マタイ26:64-66
イエスは彼に言われた、「あなたの言うとおりである。しかし、わたしは言っておく。あなたがたは、間もなく、人の子が力ある者の右に座し、天の雲に乗って来るのを見るであろう」。すると、大祭司はその衣を引き裂いて言った、「彼は神を汚した。どうしてこれ以上、証人の必要があろう。あなたがたは今このけがし言を聞いた。あなたがたの意見はどうか」。
すると、彼らは答えて言った、「彼は死に当るものだ」。
イエスは、ご自身そのものをこの世に示したが故、「神を汚す者」として人々から死罪に定められた。人類は、イエスがご自身を啓示されたその啓示を理由に、神の子イエスを拒絶し、十字架に架けた。
ヨハネ19:14,15
その日は過越の準備の日であって、時は昼の十二時ころであった。ピラトはユダヤ人らに言った、「見よ、これがあなたがたの王だ」。 すると彼らは叫んだ、「殺せ、殺せ、彼を十字架につけよ」。ピラトは彼らに言った、「あなたがたの王を、わたしが十字架につけるのか」。祭司長たちは答えた、「わたしたちには、カイザル以外に王はありません」。
自分のうちに「彼を十字架につけよ」という拒絶の力があり、イエスではなく自我を「カイザル」として選ぶその傲慢さを知るとき、「悪」が外因的なものではなく、自分のうちに確かに存在すること、聖書が言う「罪」とは何なのかを確かに知るのである。
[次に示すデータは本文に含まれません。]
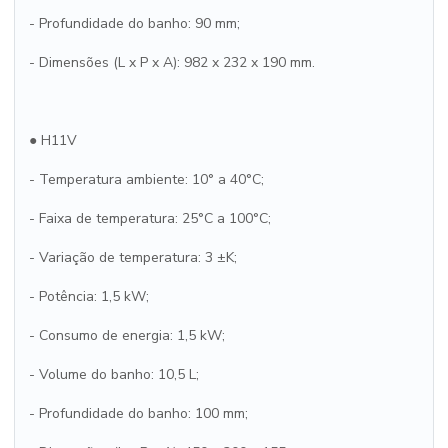
- Profundidade do banho: 90 mm;
- Dimensões (L x P x A): 982 x 232 x 190 mm.
● H11V
- Temperatura ambiente: 10° a 40°C;
- Faixa de temperatura: 25°C a 100°C;
- Variação de temperatura: 3 ±K;
- Potência: 1,5 kW;
- Consumo de energia: 1,5 kW;
- Volume do banho: 10,5 L;
- Profundidade do banho: 100 mm;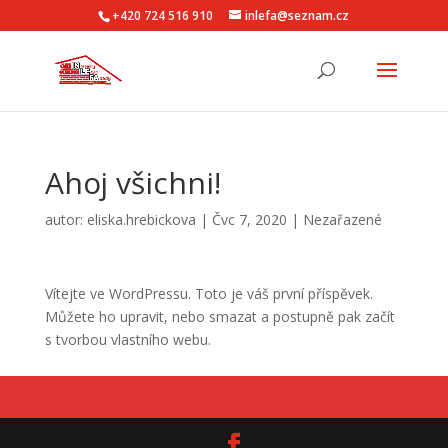
+420 724 516 910
inlefa@seznam.cz
Ahoj všichni!
autor:
eliska.hrebickova
|
Čvc 7, 2020
|
Nezařazené
Vítejte ve WordPressu. Toto je váš první příspěvek.
Můžete ho upravit, nebo smazat a postupně pak začít
s tvorbou vlastního webu.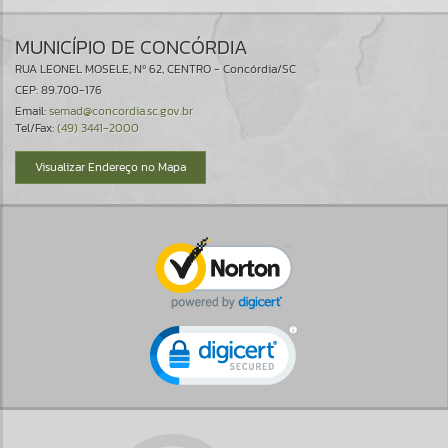
MUNICÍPIO DE CONCÓRDIA
RUA LEONEL MOSELE, Nº 62, CENTRO - Concórdia/SC
CEP: 89.700-176
Email:
semad@concordia.sc.gov.br
Tel/Fax:
(49) 3441-2000
Visualizar Endereço no Mapa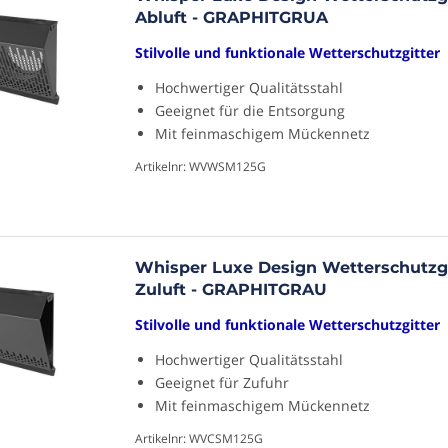
Abluft - GRAPHITGRUA
Stilvolle und funktionale Wetterschutzgitter
Hochwertiger Qualitätsstahl
Geeignet für die Entsorgung
Mit feinmaschigem Mückennetz
Artikelnr: WVWSM125G
Whisper Luxe Design Wetterschutzg
Zuluft - GRAPHITGRAU
Stilvolle und funktionale Wetterschutzgitter
Hochwertiger Qualitätsstahl
Geeignet für Zufuhr
Mit feinmaschigem Mückennetz
Artikelnr: WVCSM125G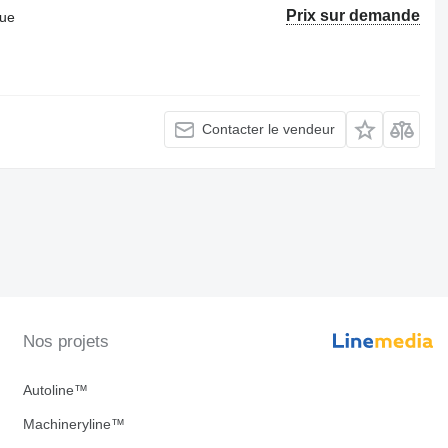
Prix sur demande
que
Contacter le vendeur
Nos projets
Autoline™
Machineryline™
聖霊によるこの啓示なくしては、救いも罪の赦しも単なる知識でしかない。全てが実態の伴わない、表面的な言葉の羅列にしか過ぎない。
悪は、善に対する明らかな否定、そして拒絶である。
神は悪を創造したのではなく、自由意志をもつ存在を創造された。もし被造物に選択の自由がなかったら、意志は意志であることはできず、その存在すら「力」の中に消えてしまっていた。しかし神は愛であるが故、ロボットではなく、選択の自由を持つ意志を創られた。
そして潜在的であった悪は、善を否定する選択によって実体をもつようになったのである。ルシファーの選択であり、ここに悪の否定的な本質がある。
悪は、自由意志の創造の不可避的代価であった。
だからこそ、神はその代価を払う計画を、キリストの死によって実現したのだ。
義も愛も自由意志さえも損なうことなく。
ヨブ36:22-25
見よ、神はその力をもってあがめられる。
だれか彼のように教える者があるか。
だれか彼のためにその道を定めた者があるか。
だれか『あなたは悪い事をした』と言いうる者があるか。
神のみわざをほめたたえる事を忘れてはならない。これは人々の歌いあがめるところである。
すべての人はこれを仰ぎ見る。人は遠くからこれを見るにすぎない。